The first video work converts photos into moving images and is nine minutes in length. A Cuban filmmaker once said: “Give me two photos, and I'll give you a movie”. When I heard that, I wondered whether I could make a movie from one photo. For this work, I cropped out the bottom third of a vertical photo and slowly moved it upward over a period of three minutes. I also added audio recorded on the spot. I made three patterns, resulting in a nine-minute video.

The second video work also converts photos into moving images and is four minutes long. I used four frames that had been shot continuous with a fixed composition while adjusting the focal point. I added sound to each frame and looped the four frames as set for one minute, allotting one-tenth of a second for each frame. I created four patterns in all — one using two frames, two patterns using four frames each, and one using five frames — to make up the four-minute work.

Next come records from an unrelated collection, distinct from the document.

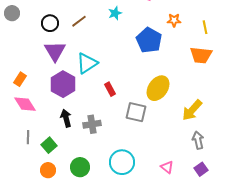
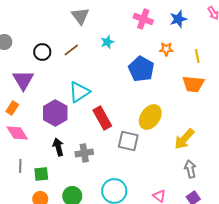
purple triangle: (55, 51) -> (23, 80), moved
red rectangle: (110, 89) -> (102, 118), size x1.6
green square: (49, 145) -> (41, 174), turned 35

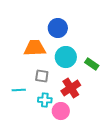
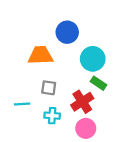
cyan circle: (66, 57) -> (93, 59), moved
green rectangle: (92, 64) -> (98, 83), moved
pink circle: (61, 111) -> (86, 128), moved

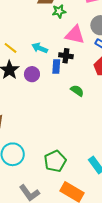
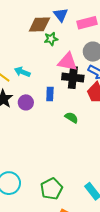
cyan arrow: (40, 48) -> (22, 72), moved
black cross: (66, 56) -> (73, 77), moved, size x1.5

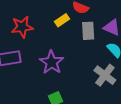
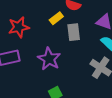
gray rectangle: (88, 31) -> (74, 32), moved

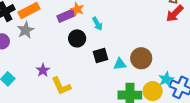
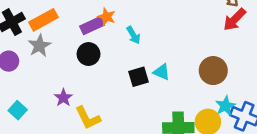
black circle: (77, 38) -> (89, 54), moved
brown circle: (141, 58) -> (213, 71), moved
cyan triangle: (120, 64) -> (162, 72), moved, turned 32

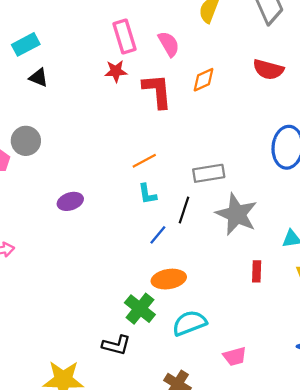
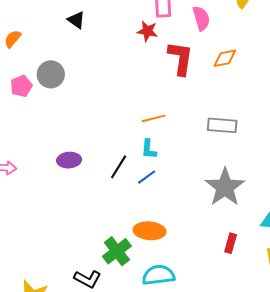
gray rectangle: (209, 173) -> (222, 125), moved
purple ellipse: (70, 201) -> (69, 160), moved
black line: (184, 210) -> (119, 167), moved
blue line: (158, 235) -> (147, 177), moved

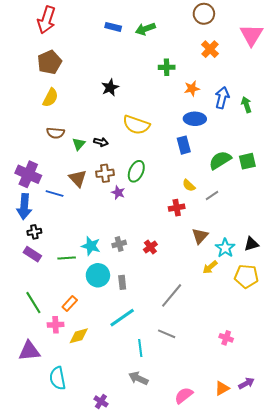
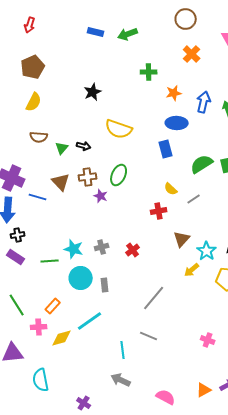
red arrow: (46, 20) -> (30, 25), size x0.6
cyan line: (122, 318) -> (90, 321), moved
pink semicircle: (184, 395) -> (166, 397), turned 66

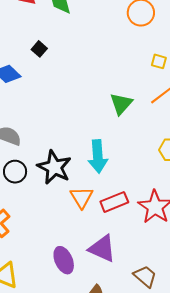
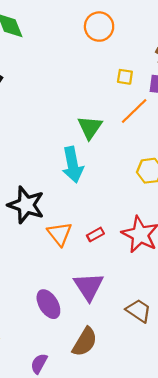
cyan arrow: (98, 156) -> (73, 165), moved
red rectangle: (114, 202) -> (95, 234), size x0.6
purple triangle: (102, 249) -> (89, 286), turned 40

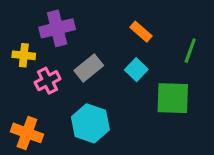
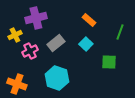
yellow cross: (24, 55) -> (15, 35), turned -32
green square: (173, 98) -> (109, 62), size x0.7

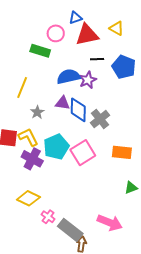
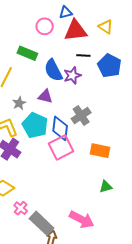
green rectangle: (40, 51) -> (27, 53), moved
blue semicircle: (68, 77) -> (53, 70), turned -110
blue diamond: (78, 110) -> (60, 128), moved
cyan pentagon: (56, 147) -> (35, 125), moved, turned -30

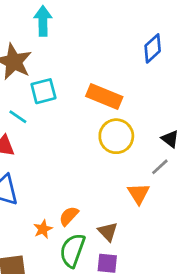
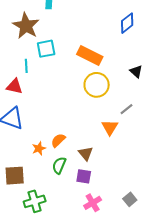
cyan line: (18, 117) -> (26, 66), turned 48
black triangle: (170, 139) -> (136, 71), moved
green semicircle: (72, 250) -> (59, 165), size x0.7

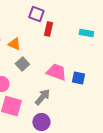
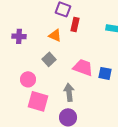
orange triangle: (14, 44) -> (55, 35), moved
gray arrow: (42, 97) -> (69, 92), turned -48

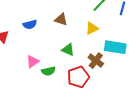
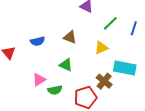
green triangle: (68, 50) -> (66, 65), moved

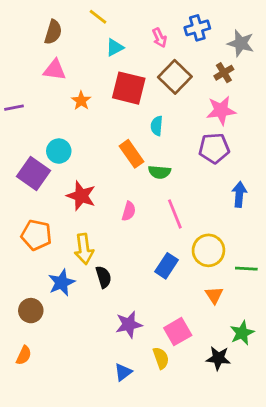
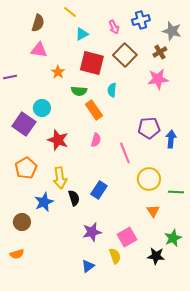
purple pentagon: (214, 148) -> (149, 128), moved
green semicircle: (160, 172) -> (79, 91), moved
pink semicircle: (129, 211) -> (96, 140), moved
orange pentagon: (36, 235) -> (26, 168), turned 30
blue rectangle: (167, 266) -> (99, 190), moved
orange semicircle: (24, 355) -> (17, 254), turned 48

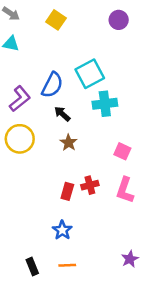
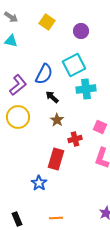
purple circle: (119, 20) -> (81, 31), moved
red cross: (90, 185) -> (75, 139), moved
red rectangle: (67, 191) -> (56, 159), size x1.5
blue star: (62, 230) -> (39, 183), moved
black rectangle: (32, 266) -> (17, 219), moved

The third 10-minute video work converts moving images into photos. For this work, I extracted photos from a video, recomposed the photos, and made them into a video again. I took out frames from a 30-fps video and arranged them along a time axis. For the playback, I first had a still image play for five seconds, then five frames of still images cut out at two-thirds of a second intervals, then another still image for five seconds, followed by another five frames. I made three patterns of these playbacks. I used 226 photos for each pattern. This work constantly moves back and forth between moving images and still images.

For the fourth six-minute video, which converts photos into moving images, I used a digital camera equipped with a 3D lens to take continuous bursts of shots of photos with a parallax shift. At first I tried shooting vertically, but the effect was not very interesting. So I tried dividing the shots into top and bottom parts and extracted them separately. I played them back alternately, switching between them every one-tenth of a second, with sound added to each frame. Playing the photos back in this way produced a weird movement. I figured out that the cause of this strange movement was the fact that the subject wasn't stationary but moving.

Finally, the A4 portrait book with 38 pages is a compilation of the photos I used to make the videos.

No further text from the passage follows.